__TASK PROMPT__.
How many of the lines below contain "Mumbai"? Reply with only that figure.

Stored items from a collection
========================================
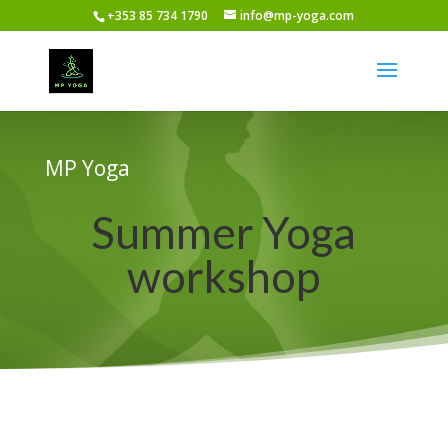
+353 85 734 1790
info@mp-yoga.com
MP Yoga
Summer Yoga
workshop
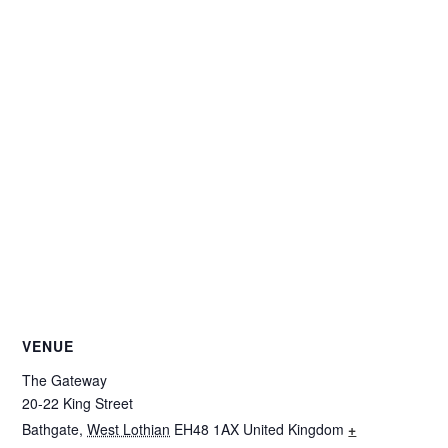
VENUE
The Gateway
20-22 King Street
Bathgate
,
West Lothian
EH48 1AX
United Kingdom
+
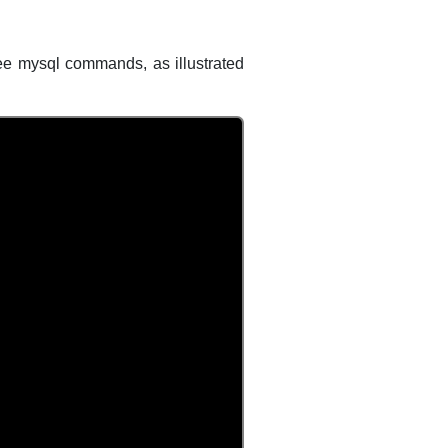
ee mysql commands, as illustrated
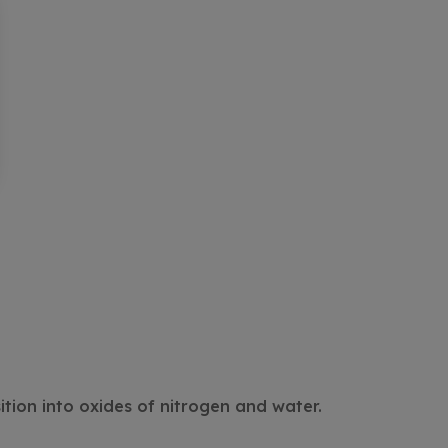
tion into oxides of nitrogen and water.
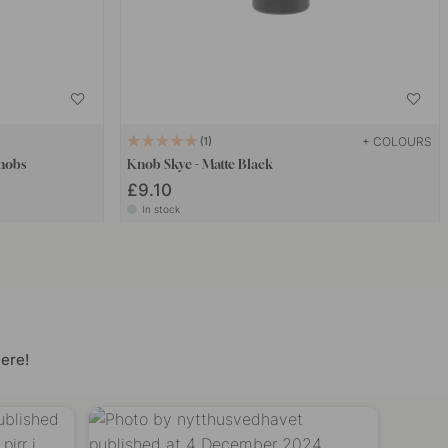
+ COLOURS
1
Knobs
Knob Skye - Matte Black
£9.10
In stock
ere!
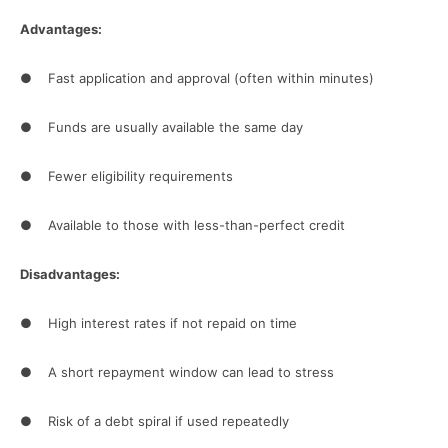
Advantages:
● Fast application and approval (often within minutes)
● Funds are usually available the same day
● Fewer eligibility requirements
● Available to those with less-than-perfect credit
Disadvantages:
● High interest rates if not repaid on time
● A short repayment window can lead to stress
● Risk of a debt spiral if used repeatedly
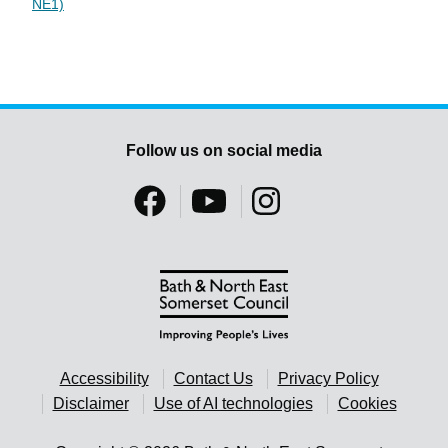
NE1)
Follow us on social media
Accessibility
Contact Us
Privacy Policy
Disclaimer
Use of AI technologies
Cookies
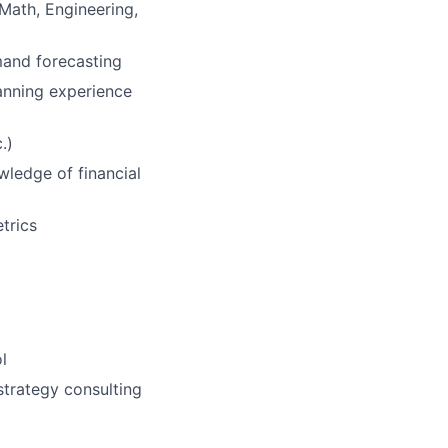
 Math, Engineering,
mand forecasting
lanning experience
.)
wledge of financial
trics
l
strategy consulting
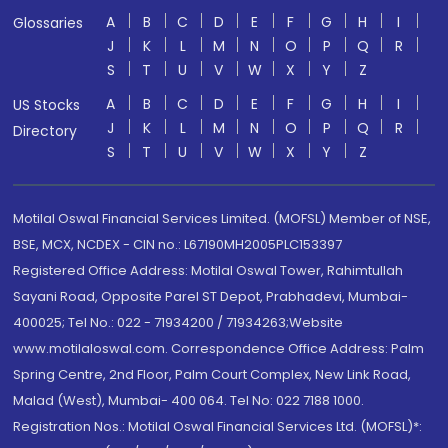
A
B
C
D
E
F
G
H
I
Glossaries
J
K
L
M
N
O
P
Q
R
S
T
U
V
W
X
Y
Z
A
B
C
D
E
F
G
H
I
US Stocks
J
K
L
M
N
O
P
Q
R
Directory
S
T
U
V
W
X
Y
Z
Motilal Oswal Financial Services Limited. (MOFSL) Member of NSE,
BSE, MCX, NCDEX - CIN no.: L67190MH2005PLC153397
Registered Office Address: Motilal Oswal Tower, Rahimtullah
Sayani Road, Opposite Parel ST Depot, Prabhadevi, Mumbai-
400025; Tel No.: 022 - 71934200 / 71934263;Website
www.motilaloswal.com. Correspondence Office Address: Palm
Spring Centre, 2nd Floor, Palm Court Complex, New Link Road,
Malad (West), Mumbai- 400 064. Tel No: 022 7188 1000.
Registration Nos.: Motilal Oswal Financial Services Ltd. (MOFSL)*:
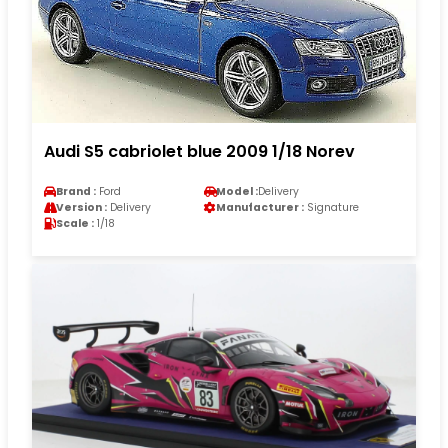
Audi S5 cabriolet blue 2009 1/18 Norev
Brand :
Ford
Model :
Delivery
Version :
Delivery
Manufacturer :
Signature
Scale :
1/18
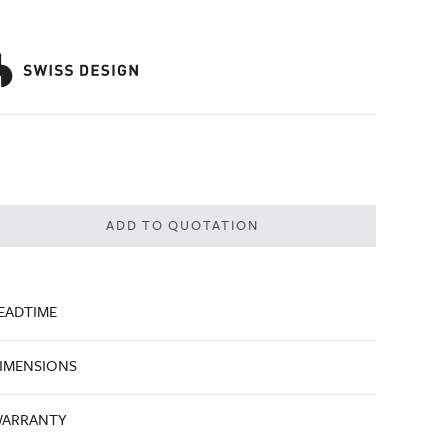
ADD TO QUOTATION
EADTIME
IMENSIONS
ARRANTY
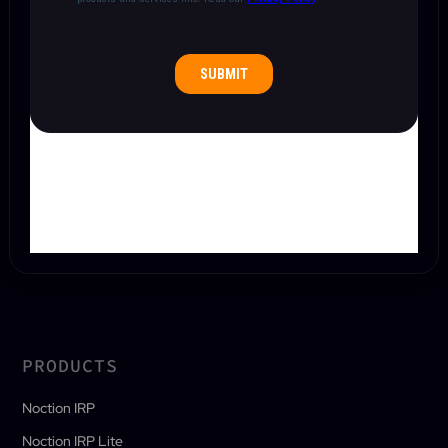
PRODUCTS
Noction IRP
Noction IRP Lite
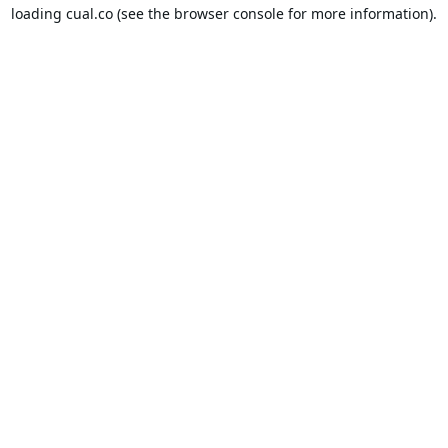
loading
cual.co
(see the
browser console
for more information).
========================================
__WRITTEN RESPONSE__.
2